Stornoway Diamond Corporation

Stornoway Diamond Corporation

January 06, 2011 09:03 ET

Stornoway Closes $35 Million Equity Financing

VANCOUVER, BRITISH COLUMBIA--(Marketwire - Jan. 6, 2011) -


Stornoway Diamond Corporation (TSX:SWY) ("Stornoway" or the "Company") is pleased to announce that it has closed the equity financing previously announced on December 14, 2010 pursuant to which Stornoway has sold 57,400,000 common shares at a price of $0.61 per share for gross proceeds of $35,014,000 (the "Offering"). The transaction was completed by a syndicate of underwriters led by RBC Capital Markets and including Desjardins Securities, BMO Capital Markets and Canaccord Genuity (the "Underwriters").

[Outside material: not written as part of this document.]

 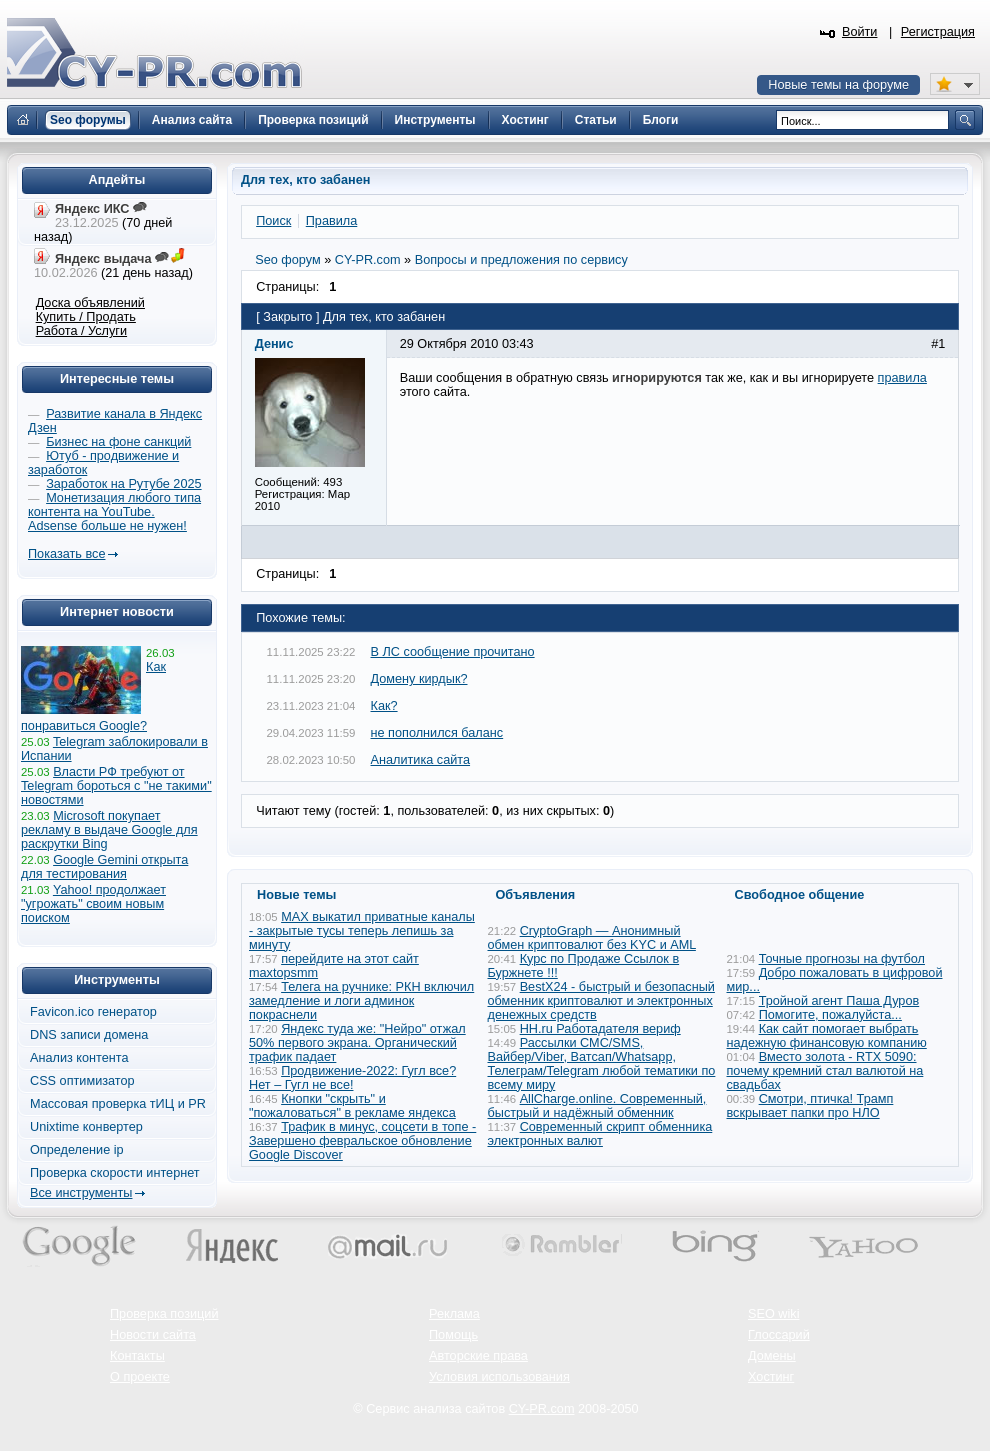 What do you see at coordinates (453, 1335) in the screenshot?
I see `Помощь` at bounding box center [453, 1335].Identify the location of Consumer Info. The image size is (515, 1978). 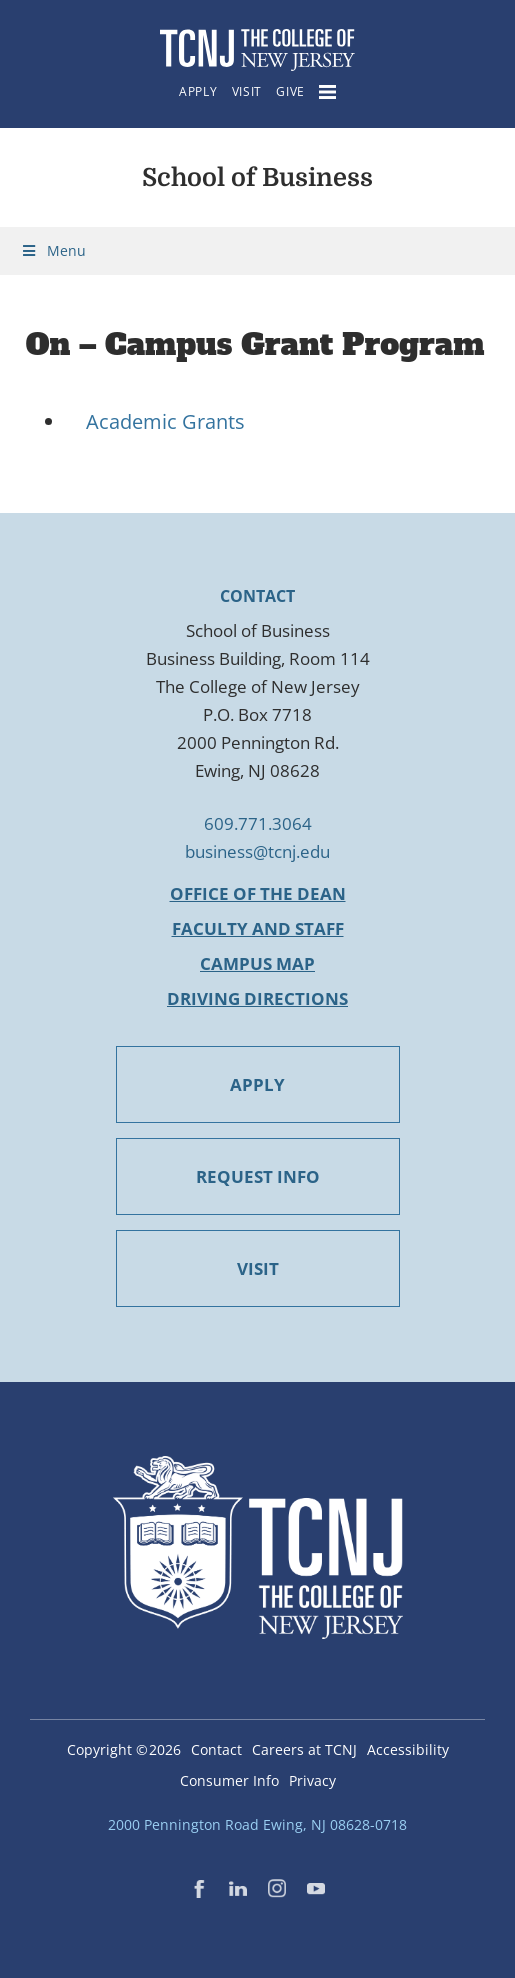
(229, 1780).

The Underwriters received a cash fee equal to 6% of the gross proceeds from the sale of the common shares.

The Company intends to use the net proceeds of the Offering to complete a feasibility level program of work at the Renard Diamond Project, located in north-central Québec, and for general working capital purposes.

The common shares referred to herein have not been and will not be registered under the U.S. Securities Act of 1933, as amended (the "1933 Act"), or under any state securities laws, and may not be offered or sold, directly or indirectly, or delivered within the United States or to, or for the account or benefit of, U.S. persons (as defined in Regulation S under the 1933 Act) absent registration or an applicable exemption from the registration requirements. This news release does not constitute an offer to sell or a solicitation to buy such securities in the United States.

About Stornoway Diamond Corporation

Stornoway Diamond Corporation is one of Canada's leading diamond exploration and development companies, involved in the discovery of over 200 kimberlites in seven Canadian diamond districts. The Company benefits from a diversified diamond property portfolio, a strong financial platform and management and technical teams with experience in each segment of the diamond "pipeline" from exploration to marketing.

On behalf of the Board


Matt Manson, President and Chief Executive Officer

This news release includes certain forward¬looking statements or information. All statements other than statements of historical fact included in this release, including, without limitation, statements regarding the use of proceeds, future plans and objectives of the Company are forward¬looking statements that involve various certain risks and uncertainties. In certain cases, forward¬looking statements can be identified by the use of words such as "plans", "expects" or "does not expect", "is expected", "budget", "scheduled", "estimates", "forecasts", "intends", "anticipates" or "does not anticipate", or "believes", or variations of such words and phrases or statements that certain actions, events or results "may", "could", "would", "might" or "will be taken", "occur" or "be achieved". Forward¬looking statements involve known and unknown risks, uncertainties and other factors which may cause the actual results, performance or achievements of the Company to be materially different from any future results, performance or achievements expressed or implied by the forward¬looking statements. There can be no assurance that such statements will prove to be accurate and actual results and future events could differ materially from those anticipated in such statements. Important factors that could cause actual results to differ materially from the Company's plans or expectations include availability of capital and financing, general economic, market or business conditions, regulatory changes, timeliness of government or regulatory approvals, risks inherent in the mineral exploration and production industry, and other risks detailed herein and in the prospectus and from time to time in the filings made by the Company with securities regulators, most of which filings are available at The Company disclaims any intention or obligation to revise or update such statements, whether as a result of new information, future events or otherwise, except as required under applicable securities laws.